Dynamic batching parameters
The dynamic batching can be optimized by setting the following properties.
max_candidate_sequences: The maximum number of possible concurrent video streams.max_queue_delay_microseconds: The amount of time, in microseconds, that the dynamic batcher will wait to complete the batch.max_sequence_idle_microseconds: The amount of time, in microseconds, an idle input video stream is kept active.
Instance group
The instance group property can be used to create multiple instances of the feature on the Triton, either on the same GPU or on multiple GPUs. Refer to triton-inference-server/server for more details. Note that the
kindfield should always be set to GPU.
Configuring VFX SDK Server#
The AI Green Screen is implemented as a Triton ensemble (triton-inference-server/server). In the model repository, the folders AigsEnsembleMode0 and AigsEnsembleMode1 have the ensemble for AI Green Screen mode 0 and mode 1. The corresponding models and configuration files for mode 0 and mode 1 are in AigsStatefulModelMode0 and AigsStatefulModelMode1.

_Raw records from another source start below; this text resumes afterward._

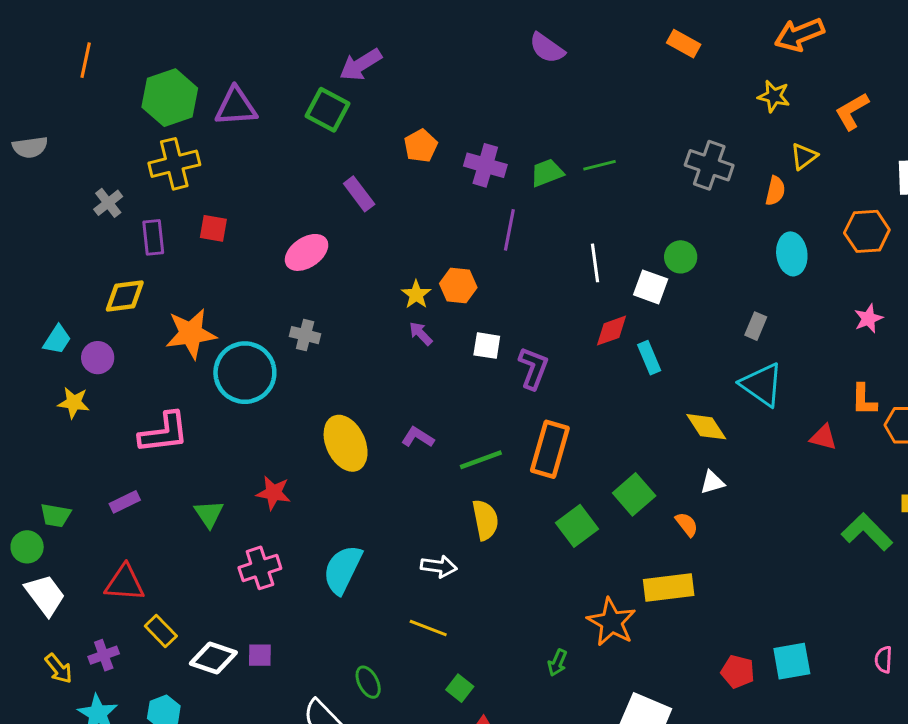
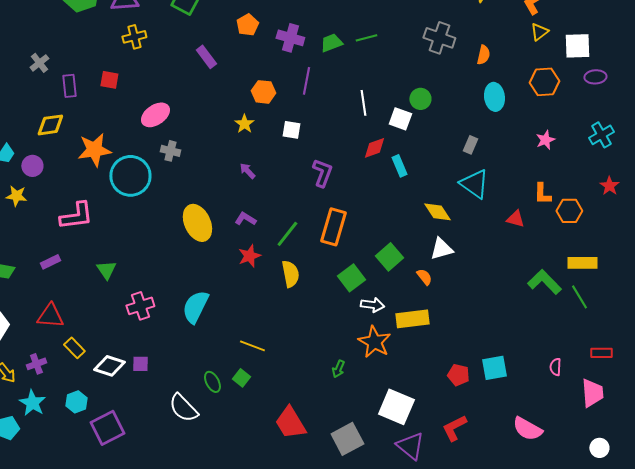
yellow triangle: (804, 156) -> (539, 32), moved
yellow cross: (174, 164) -> (134, 37), moved, size x0.7
pink ellipse: (307, 252) -> (155, 115), moved
orange hexagon: (458, 285) -> (263, 92), moved
purple arrow: (421, 334) -> (247, 171), moved
white square: (487, 346) -> (291, 130), moved
green line: (481, 460) -> (287, 234), turned -32
white triangle: (712, 482) -> (441, 249), size x1.4
red star: (273, 493) -> (249, 256), moved, turned -30
white arrow: (439, 566) -> (372, 305), moved
green square: (460, 688) -> (241, 378), moved

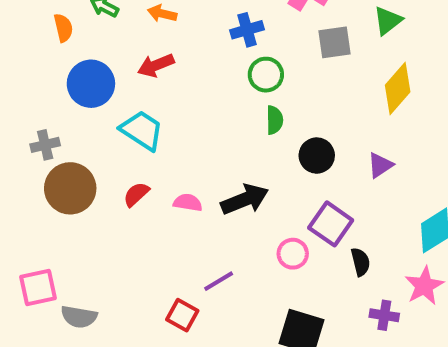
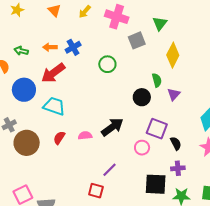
blue cross: (247, 30) -> (73, 47), moved
red arrow: (156, 65) -> (53, 73), size x1.4
green semicircle: (275, 120) -> (157, 80), moved
purple cross: (384, 315) -> (178, 168), moved

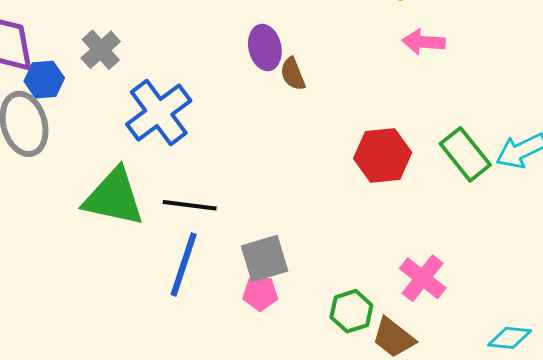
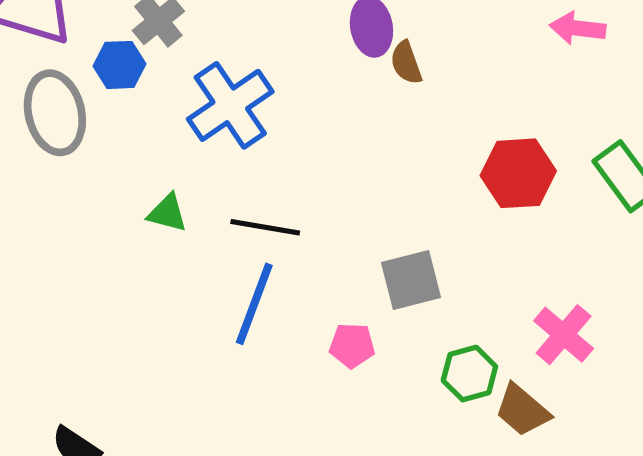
blue hexagon: (44, 80) -> (120, 65), moved
green triangle: (114, 197) -> (167, 213), size x0.5
gray square: (265, 258) -> (411, 280), moved

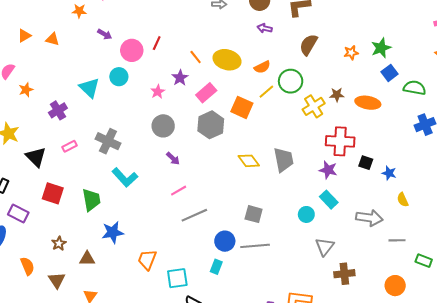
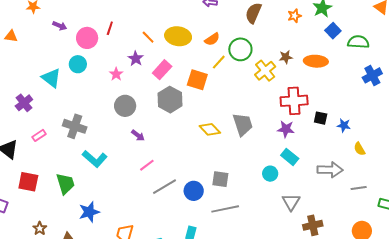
blue circle: (225, 241) -> (194, 191), moved

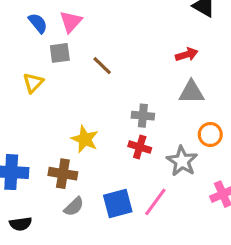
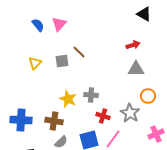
gray square: (60, 53) -> (62, 61), moved
gray cross: (143, 116) -> (91, 95), moved
red cross: (140, 147) -> (103, 116), moved

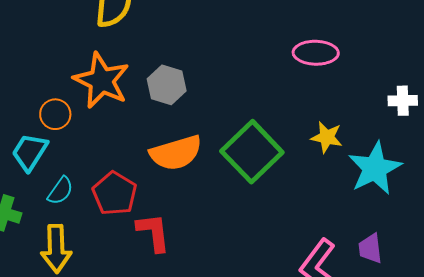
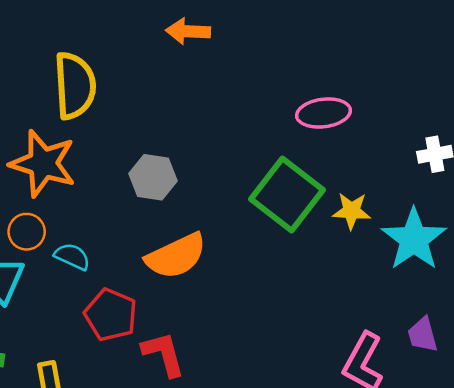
orange star: (102, 80) -> (43, 163), moved
green square: (252, 152) -> (287, 194), moved
cyan semicircle: (60, 191) -> (72, 257), moved, turned -92

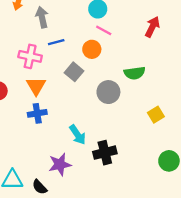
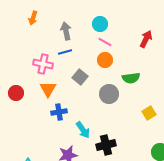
gray arrow: (42, 17) -> (66, 31), moved
orange circle: (92, 49) -> (105, 60), moved
blue cross: (37, 113) -> (59, 112), moved

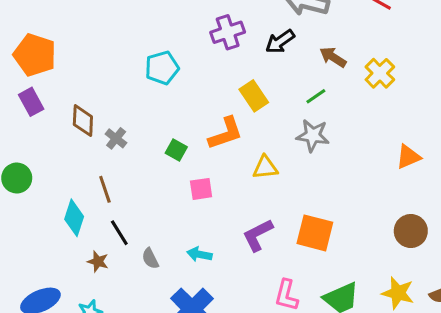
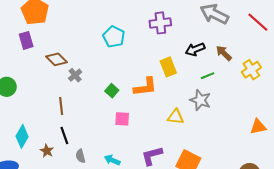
black arrow: (280, 42) -> (195, 49), moved
cyan pentagon: (162, 68) -> (114, 37), turned 30
brown diamond: (83, 121) -> (56, 59), turned -60
yellow triangle: (265, 167) -> (176, 117), moved
cyan diamond: (74, 218) -> (22, 136), moved

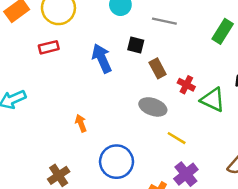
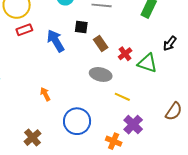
red rectangle: (49, 47) -> (24, 30), moved
red cross: (186, 85) -> (125, 54), turned 32

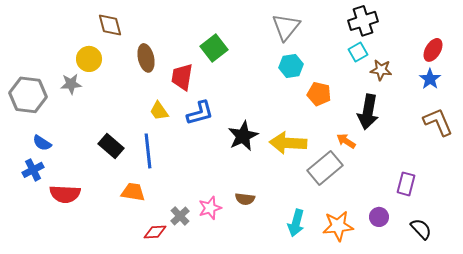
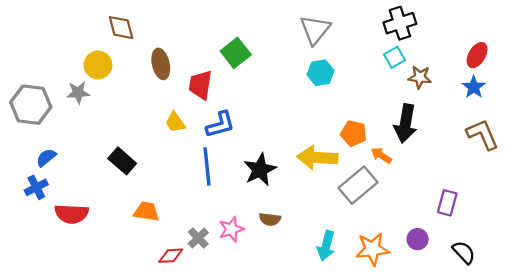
orange pentagon: (319, 94) -> (354, 133), moved
black star: (243, 136) -> (260, 170), moved
blue semicircle: (42, 143) -> (46, 158), turned 108
blue line: (148, 151) -> (207, 166), moved

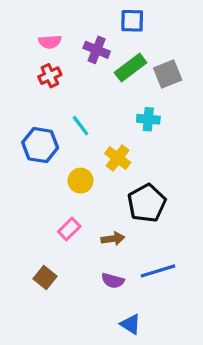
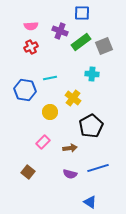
cyan line: (81, 126) -> (50, 78), turned -64
blue triangle: (131, 324) -> (90, 202), moved

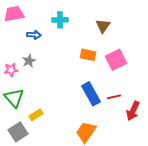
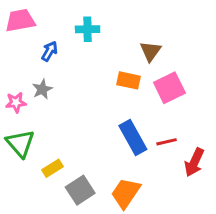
brown triangle: (103, 26) -> (150, 51), moved
blue arrow: (34, 35) -> (49, 51), turned -64
gray square: (18, 132) -> (80, 190), moved

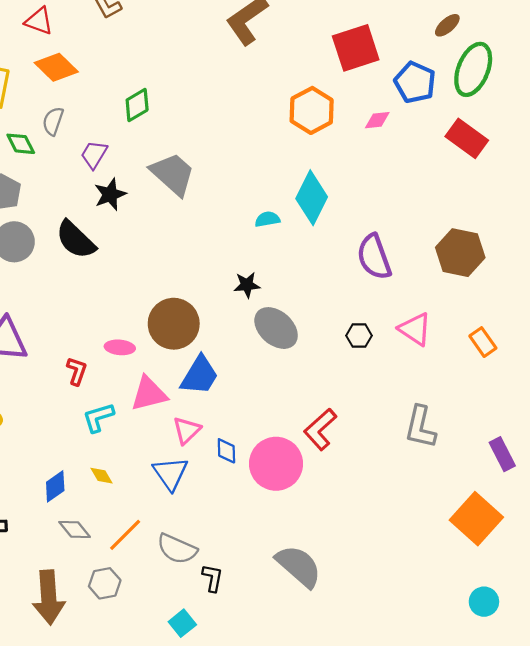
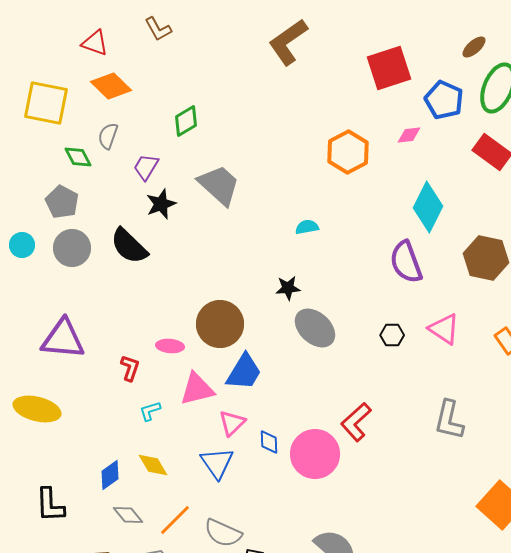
orange hexagon: (312, 110) -> (348, 152), moved
cyan diamond: (312, 198) -> (428, 207), moved
cyan L-shape: (98, 417) -> (150, 411), size x0.7
yellow diamond: (101, 476) -> (153, 465), size x1.4

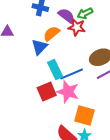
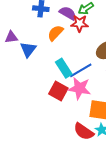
blue triangle: (39, 47) -> (28, 49), moved
red square: (47, 91) -> (58, 91), turned -30

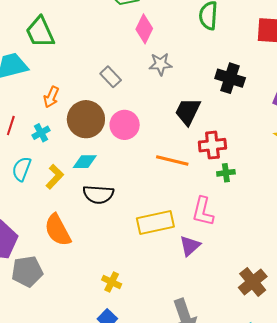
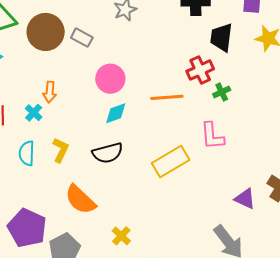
orange arrow: (51, 97) -> (50, 92), moved
black trapezoid: (188, 111) -> (221, 37), moved
brown circle: (86, 119) -> (46, 32), moved
cyan diamond: (85, 162) -> (116, 113), moved
purple triangle: (190, 246) -> (245, 199), moved, turned -35
yellow cross: (112, 282) -> (121, 236), moved, turned 36

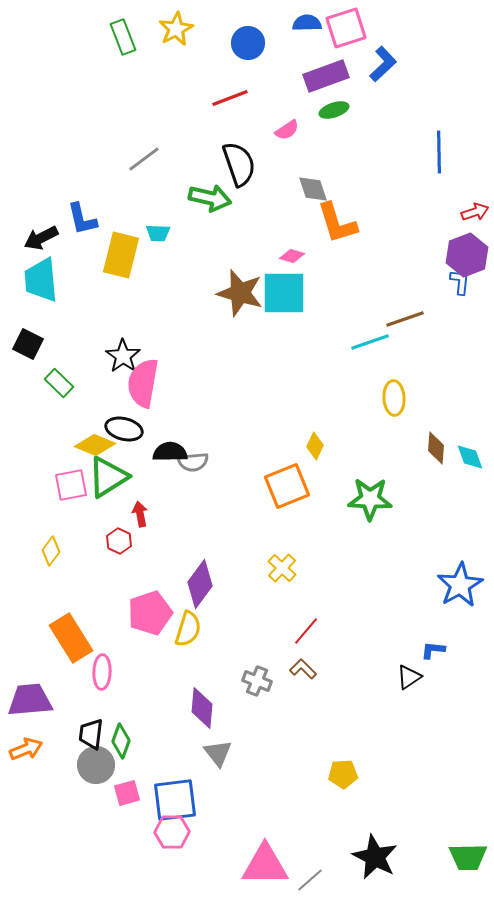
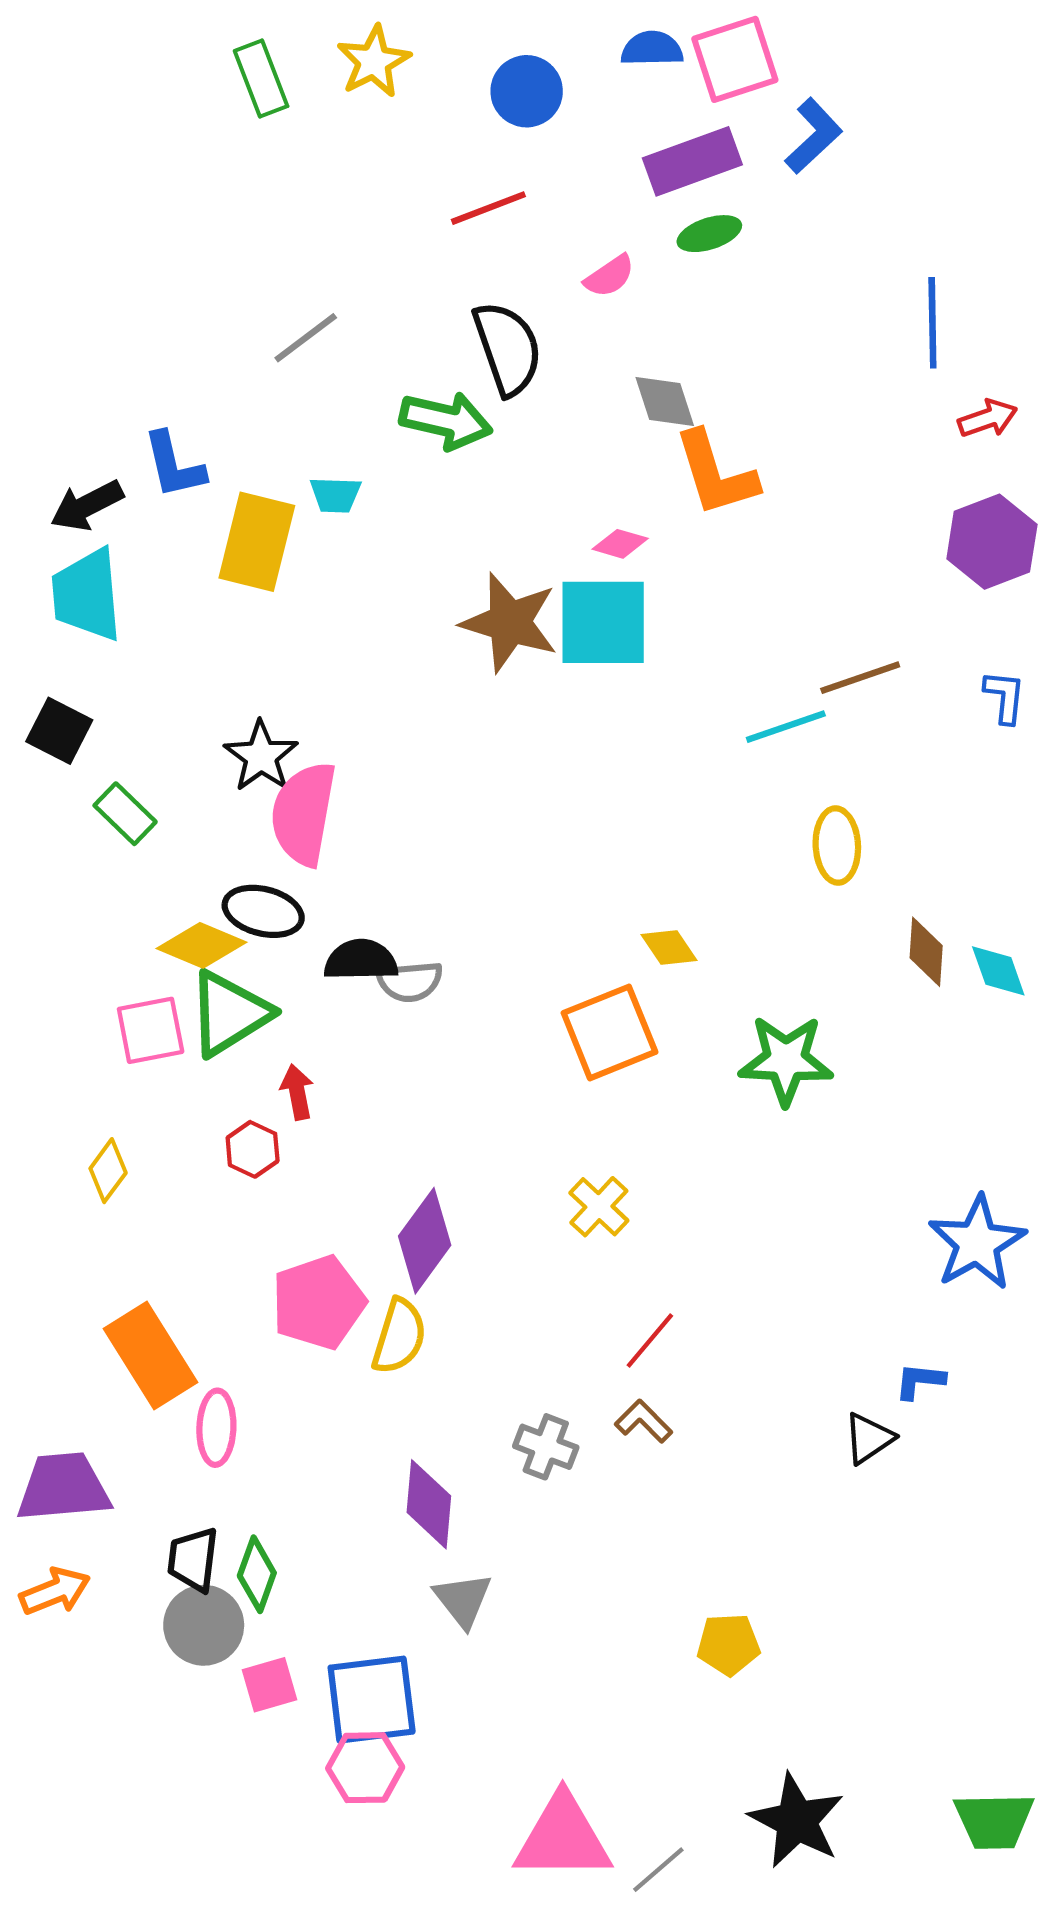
red arrow: (475, 212) -> (988, 418), moved
blue L-shape: (460, 282) -> (1005, 697), moved
yellow diamond: (315, 446) -> (669, 948), turned -60

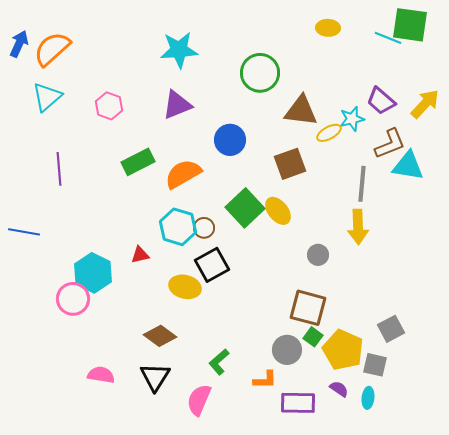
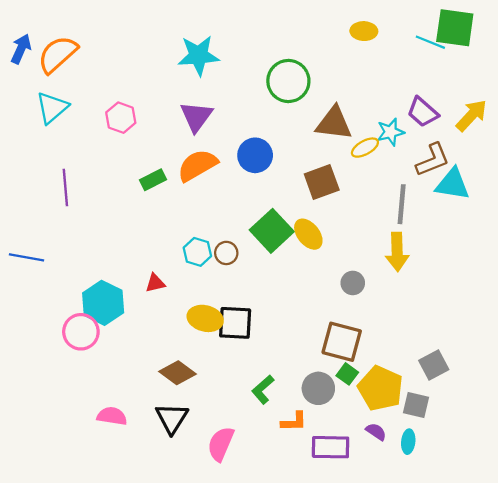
purple triangle: (177, 105) -> (196, 117), turned -32
green rectangle: (138, 162) -> (153, 180), size x0.7
orange semicircle: (183, 174) -> (197, 165), moved
cyan hexagon: (178, 227) -> (197, 252), size x0.7
black square: (212, 265) -> (235, 323), moved, turned 32
green L-shape: (219, 362) -> (263, 389), moved

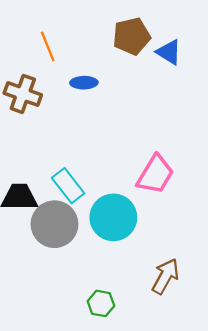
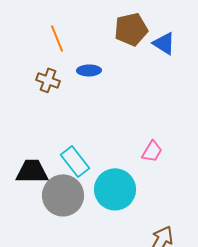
brown cross: (23, 94) -> (48, 80), moved, size x0.7
pink trapezoid: (155, 174) -> (152, 151), size x0.6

The following parameters may be modified in the configuration file in AigsStatefulModelMode0 and AigsStatefulModelMode1 folders:
Dynamic batching parameters
The dynamic batching can be optimized by using the following properties.
max_candidate_sequences: it sets the maximum number of possible concurrent video streams
max_queue_delay_microseconds: the amount of time the dynamic batcher will wait to complete the batch in microseconds
max_sequence_idle_microseconds: it sets the time in microseconds an idle input video stream is kept active
Instance group
The instance group property can be used to create multiple instances of the feature on the Triton, either on the same GPU or on multiple GPUs. Refer to triton-inference-server/server for more details. Note that the kind field should always be set to GPU.